Chrome Remote Desktop and Wayland

Ray Strode halfline at gmail.com
Fri Apr 17 13:22:57 UTC 2020


Hi,

On Fri, Apr 17, 2020 at 3:59 AM Marcel Hollerbach <mail at bu5hm4n.de> wrote:
> I really like the idea of curtaining the session.
> However, i am wondering if logind couldn't serve there as sort of
> gatekeeper
[...]
> The idea is that a session in logind can be locked or unlocked. In case
> it is locked, logind would spin up a "micro" session with a process that
> renders something to login.
So you're saying logind would take on the function of e.g. GDM?

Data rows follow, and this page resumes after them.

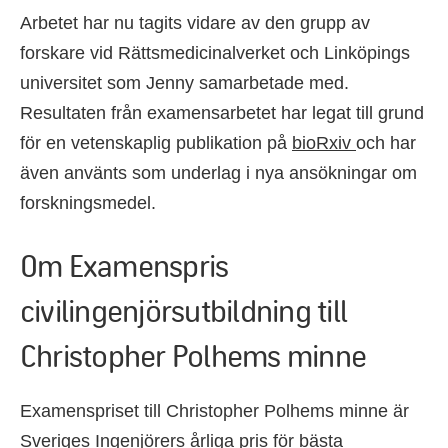
Arbetet har nu tagits vidare av den grupp av
forskare vid Rättsmedicinalverket och Linköpings
universitet som Jenny samarbetade med.
Resultaten från examensarbetet har legat till grund
för en vetenskaplig publikation på
bioRxiv
och har
även använts som underlag i nya ansökningar om
forskningsmedel.
Om Examenspris
civilingenjörsutbildning till
Christopher Polhems minne
Examenspriset till Christopher Polhems minne är
Sveriges Ingenjörers årliga pris för bästa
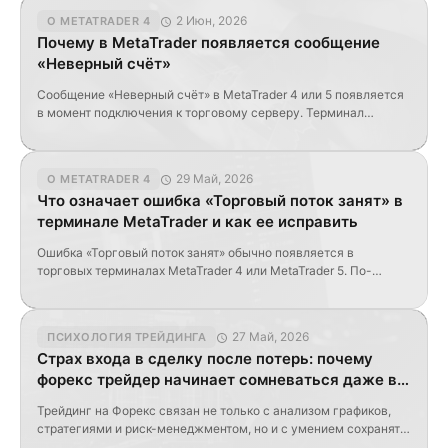
зависит от банков, брокеров, маркетмейкеров и крупных
2 Июн, 2026
О METATRADER 4
финансовых организаций. В рабочие дни они обеспечивают
Почему в MetaTrader появляется сообщение
обмен валют, формируют котировки и создают поток […]
«Неверный счёт»
Сообщение «Неверный счёт» в MetaTrader 4 или 5 появляется
в момент подключения к торговому серверу. Терминал
проверяет введённые данные и не может авторизовать
пользователя. На практике это означает, что проблема
связана не с платформой, индикаторами или советниками, а
29 Май, 2026
О METATRADER 4
именно с доступом к торговому счёту. Для успешного входа
Что означает ошибка «Торговый поток занят» в
терминал должен получить три корректных параметра: номер
терминале MetaTrader и как ее исправить
торгового […]
Ошибка «Торговый поток занят» обычно появляется в
торговых терминалах MetaTrader 4 или MetaTrader 5. По-
английски она звучит так Trade context is busy. Простыми
словами, это означает, что терминал уже обрабатывает одну
торговую операцию и временно не может выполнить
27 Май, 2026
ПСИХОЛОГИЯ ТРЕЙДИНГА
следующую команду. Такая ошибка может возникнуть как при
Страх входа в сделку после потерь: почему
ручной торговле, так и при работе советников, скриптов или
форекс трейдер начинает сомневаться даже в
[…]
хороших сигналах
Трейдинг на Форекс связан не только с анализом графиков,
стратегиями и риск-менеджментом, но и с умением сохранять
психологическую устойчивость после неудачных сделок.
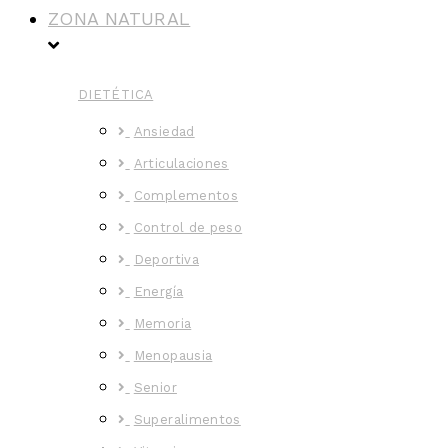
ZONA NATURAL
DIETÉTICA
Ansiedad
Articulaciones
Complementos
Control de peso
Deportiva
Energía
Memoria
Menopausia
Senior
Superalimentos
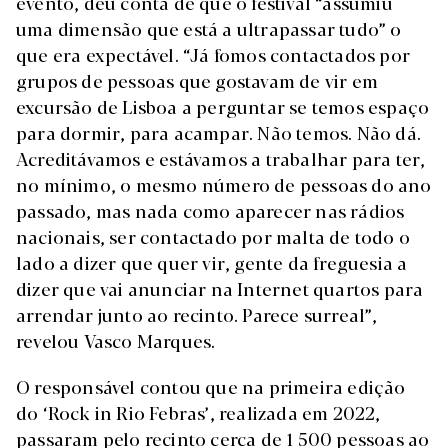
evento, deu conta de que o festival “assumiu
uma dimensão que está a ultrapassar tudo” o
que era expectável. “Já fomos contactados por
grupos de pessoas que gostavam de vir em
excursão de Lisboa a perguntar se temos espaço
para dormir, para acampar. Não temos. Não dá.
Acreditávamos e estávamos a trabalhar para ter,
no mínimo, o mesmo número de pessoas do ano
passado, mas nada como aparecer nas rádios
nacionais, ser contactado por malta de todo o
lado a dizer que quer vir, gente da freguesia a
dizer que vai anunciar na Internet quartos para
arrendar junto ao recinto. Parece surreal”,
revelou Vasco Marques.
O responsável contou que na primeira edição
do ‘Rock in Rio Febras’, realizada em 2022,
passaram pelo recinto cerca de 1 500 pessoas ao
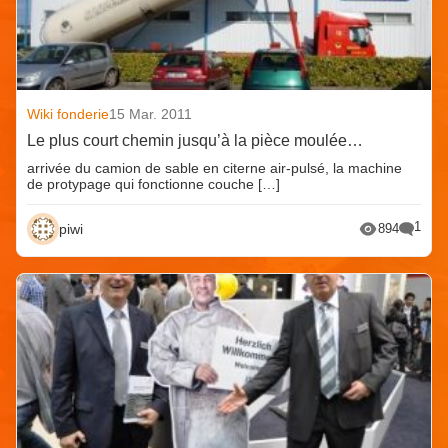
Wiki fonderie
15 Mar. 2011
Le plus court chemin jusqu’à la pièce moulée…
arrivée du camion de sable en citerne air-pulsé, la machine
de protypage qui fonctionne couche […]
1
piwi
894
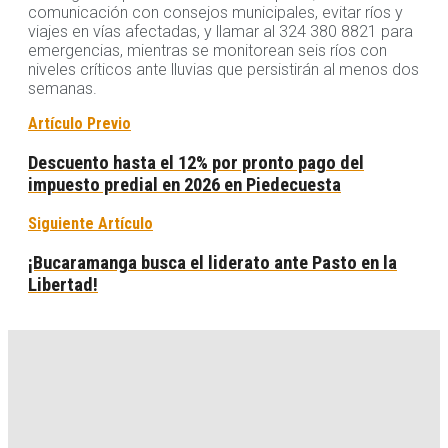
comunicación con consejos municipales, evitar ríos y
viajes en vías afectadas, y llamar al 324 380 8821 para
emergencias, mientras se monitorean seis ríos con
niveles críticos ante lluvias que persistirán al menos dos
semanas.
Artículo Previo
Descuento hasta el 12% por pronto pago del
impuesto predial en 2026 en Piedecuesta
Siguiente Artículo
¡Bucaramanga busca el liderato ante Pasto en la
Libertad!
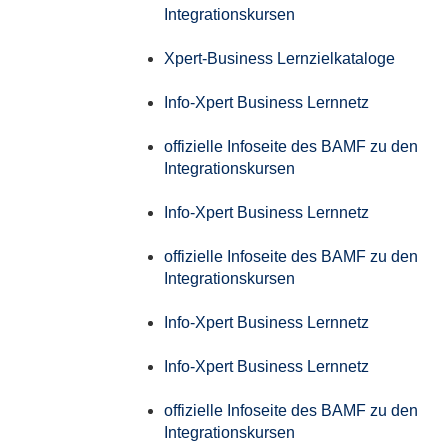
Integrationskursen
Xpert-Business Lernzielkataloge
Info-Xpert Business Lernnetz
offizielle Infoseite des BAMF zu den
Integrationskursen
Info-Xpert Business Lernnetz
offizielle Infoseite des BAMF zu den
Integrationskursen
Info-Xpert Business Lernnetz
Info-Xpert Business Lernnetz
offizielle Infoseite des BAMF zu den
Integrationskursen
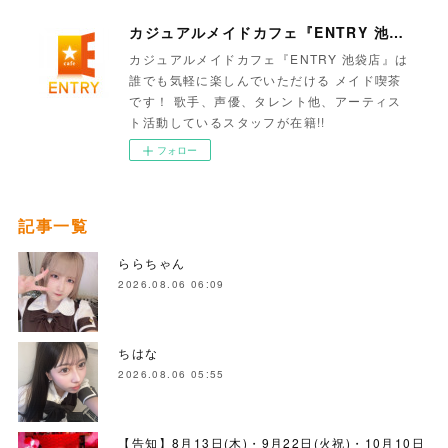
カジュアルメイドカフェ『ENTRY 池袋店』
カジュアルメイドカフェ『ENTRY 池袋店』は
誰でも気軽に楽しんでいただける メイド喫茶
です！ 歌手、声優、タレント他、アーティス
ト活動しているスタッフが在籍!!
フォロー
記事一覧
ららちゃん
2026.08.06 06:09
ちはな
2026.08.06 05:55
【告知】8月13日(木)・9月22日(火祝)・10月10日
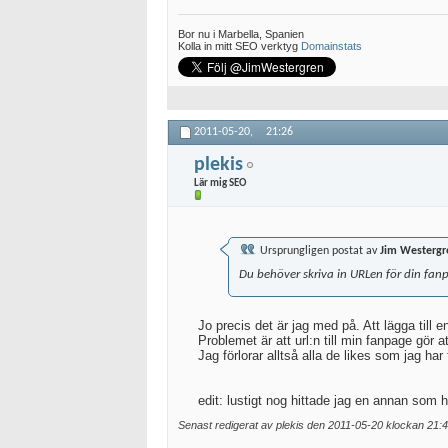
Bor nu i Marbella, Spanien
Kolla in mitt SEO verktyg
Domainstats
2011-05-20,
21:26
plekis
Lär mig SEO
Ursprungligen postat av
Jim Westergr
Du behöver skriva in URLen för din fanp
Jo precis det är jag med på. Att lägga till 
Problemet är att url:n till min fanpage gör a
Jag förlorar alltså alla de likes som jag h
edit: lustigt nog hittade jag en annan som
Senast redigerat av plekis den 2011-05-20 klockan
21:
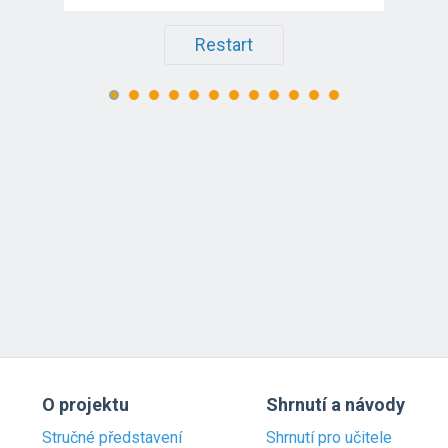
Restart
O projektu
Shrnutí a návody
Stručné představení
Shrnutí pro učitele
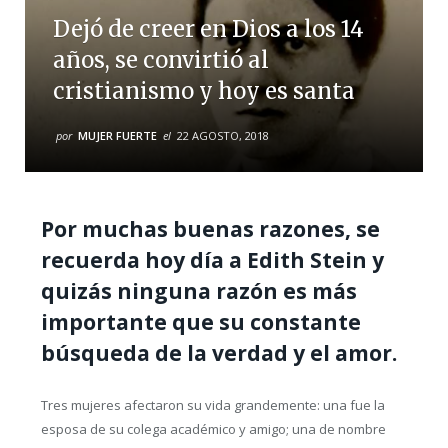
Dejó de creer en Dios a los 14
años, se convirtió al
cristianismo y hoy es santa
por
MUJER FUERTE
el
22 AGOSTO, 2018
Por muchas buenas razones, se
recuerda hoy día a Edith Stein y
quizás ninguna razón es más
importante que su constante
búsqueda de la verdad y el amor.
Tres mujeres afectaron su vida grandemente: una fue la
esposa de su colega académico y amigo; una de nombre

I think logind is intentionally primarily about bookkeeping and resource
passing.  The individual desktops want to be able to design the user
experience for their unlock screens.

Also, in the olden days GDM used to have a separate "micro" session,
itself.  It had a perennial problem that things from a real session
needed to be reimplemented in it.  Things like keyboard layout
choosing, accessibility features, system trays, etc.  And so there was
duplicated code, that had duplicate bugs, and the login screen UI
provided a different experience than the logged in UI, which was
suboptimal for the user.

So that's why we changed GDM to actually run a "normal" session
instead of a "micro" one.  I mean we still obviously turn a lot of knobs off
for the login screen, but we're running the same implementation inside
the session as out, and we give the user a consistent experience and
don't have to implement everything twice.

> A successful login there would unlock the other session. This
> microsession can be displayed on *some* output which depends on the
> implementation of this process allowing to login.

> The login session can also give hints to what sort of session this is
> now transformed (pipewire or real, from your proposal below). This is
> useful for apps/libs like spotify/pulseaudio as they can check if they
> should output music on physical devices for example or not.
So logind already tells a session whether or not it is active, and already
handles giving and taking away devices from a session. These are things
parts of the session can and do listen to today.